Dickens y las miserias de la Revolución Industrial

Charles Dickens es uno de los escritores más célebres de todos los tiempos, con personajes tan entrañables y dramáticos como David Copperfield, Oliver Twist, la pequeña Dorrit y el avaro sin corazón, Ebenezer Scrooge.
Antes de ponerse a escribir trabajó como recadero-pasante en un bufete de abogados y después como taquígrafo judicial, experiencias que le sirvieron para escribir su primera novela y obra magna, Los papeles póstumos del Club Picwich. Trabajador incansable creó cientos de personajes sacados de los bajos fondos de la miseria. En Dickens se daba una voluntad decidida de crítica de las desigualdades sociales a la vez que una sincera defensa de los pobres y marginados de la sociedad. En toda su obra es evidente la hostilidad del escritor hacia los poderosos e indiferentes a la miseria de la gente.

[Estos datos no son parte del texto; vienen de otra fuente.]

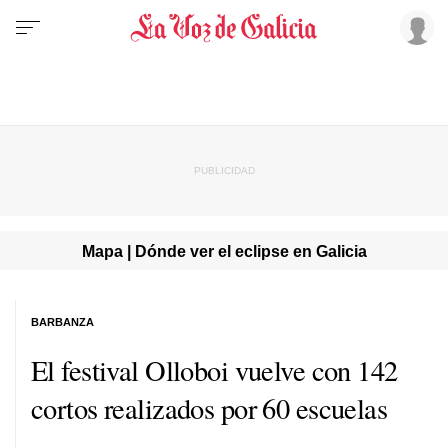
Mapa | Dónde ver el eclipse en Galicia
BARBANZA
El festival Olloboi vuelve con 142
cortos realizados por 60 escuelas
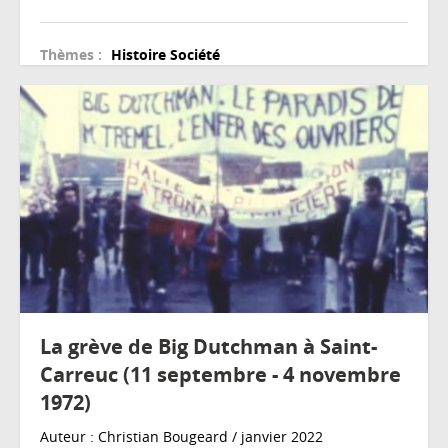
Thèmes :
Histoire
Société
La grève de Big Dutchman à Saint-
Carreuc (11 septembre - 4 novembre
1972)
Auteur : Christian Bougeard / janvier 2022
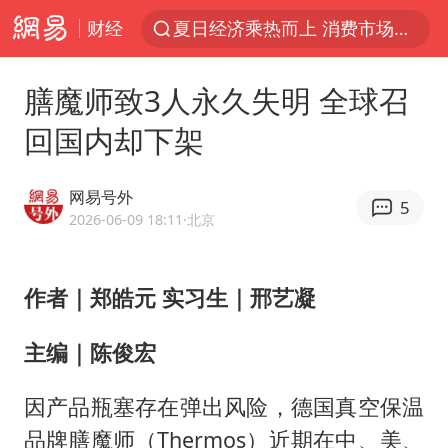
财经
夏日经济乘热而上 消费市场向新而行
白海豚对华东华北影响会大于巴威
膳魔师致3人永久失明 全球召
于东来回应胖东来近25年老店年底关闭
回国内却下架
以拒绝“和平委员会”的加沙和平计划
浙江省甬江发生2026年第1号洪水
网易号外
5
全球最大级别运输船通过长江大桥
2026-06-09 18:11
·北京
白海豚北上或致京津冀暴雨
作者｜郑皓元 实习生｜邢艺凝
上海全力守护市民“菜篮子”
上门女婿出轨女邻居多年被判重婚罪
主编｜陈俊宏
香港刷新1884年以来最高气温纪录
因产品瓶塞存在弹出风险，德国真空保温
美将每月供乌爱国者拦截导弹
品牌膳魔师（Thermos）近期在中、美、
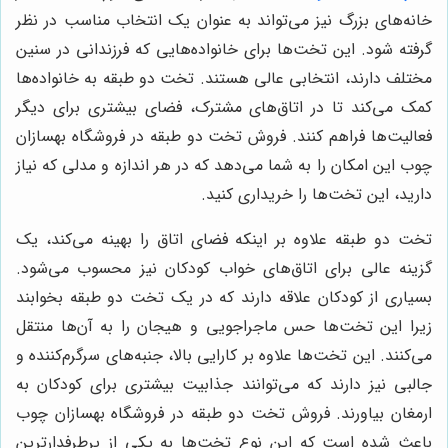
خانه‌های بزرگ نیز می‌تواند به عنوان یک انتخاب مناسب در نظر
گرفته شود. این تخت‌ها برای خانواده‌هایی که فرزندانی در سنین
مختلف دارند، انتخابی عالی هستند. تخت دو طبقه به خانواده‌ها
کمک می‌کند تا در اتاق‌های مشترک، فضای بیشتری برای دیگر
فعالیت‌ها فراهم کنند. فروش تخت دو طبقه در فروشگاه بهسازان
چوب این امکان را به شما می‌دهد که در هر اندازه و مدلی که نیاز
دارید، این تخت‌ها را خریداری کنید.
تخت دو طبقه علاوه بر اینکه فضای اتاق را بهینه می‌کند، یک
گزینه عالی برای اتاق‌های خواب کودکان نیز محسوب می‌شود.
بسیاری از کودکان علاقه دارند که در یک تخت دو طبقه بخوابند
زیرا این تخت‌ها حس ماجراجویی و هیجان را به آن‌ها منتقل
می‌کنند. این تخت‌ها علاوه بر کارایی بالا، جنبه‌های سرگرم‌کننده و
جالبی نیز دارند که می‌توانند جذابیت بیشتری برای کودکان به
ارمغان بیاورند. فروش تخت دو طبقه در فروشگاه بهسازان چوب
باعث شده است که این نوع تخت‌ها به یکی از پرطرفدارترین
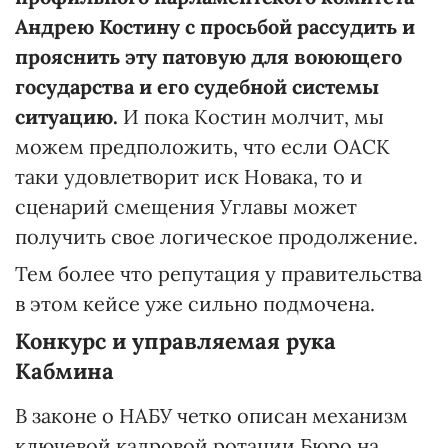
Андрею Костину с просьбой рассудить и
прояснить эту патовую для воюющего
государства и его судебной системы
ситуацию.
И пока Костин молчит, мы
можем предположить, что если ОАСК
таки удовлетворит иск Новака, то и
сценарий смещения Углавы может
получить свое логическое продолжение.
Тем более что репутация у правительства
в этом кейсе уже сильно подмочена.
Конкурс и управляемая рука
Кабмина
В законе о НАБУ четко описан механизм
ключевой кадровой ротации Бюро на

Dickens fue testigo de los efectos adversos de la Revolución Industrial británica, con la explotación inmisericorde de la clase trabajadora, incluidos los niños desde su más tierna infancia. Él mismo sufrió en carne propia el oprobio del trabajo, pues con doce años estuvo empleado en una fábrica pegando etiquetas en botes de betún cuando su padre, un oficinista que trabajó para la marina británica, fue encarcelado por deudas. En esos años duros de su infancia, Charles Dickens forjó algunas de sus cualidades: su asombrosa capacidad de trabajo, su constancia, sus agudas dotes de observación y su determinación para salir adelante. Fue testigo de las condiciones insalubres en las ciudades donde se hacinaban miles de familias; de las devastadoras instituciones sociales como los workhouses («asilos para pobres»); las instituciones escolares donde se despellejaba a azotes a los niños; de la miseria; de los laberintos legales; de la injusticia; de la dureza de las prisiones; de la explotación de los campesinos hambrientos que acudían a las ciudades a trabajar en industrias donde imperaba la injusticia al no existir leyes que la frenaran. Dickens fue testigo y juez de una época terrible. Su famosa novela Oliver Twist se convirtió en la primera obra literaria de crítica social dirigida directamente al problema de la pobreza, la miseria y la injusticia en el Londres del momento. «Sus descripciones del miserable Londres victoriano desenmascararon las ilusiones burguesas» (Britta Gürke).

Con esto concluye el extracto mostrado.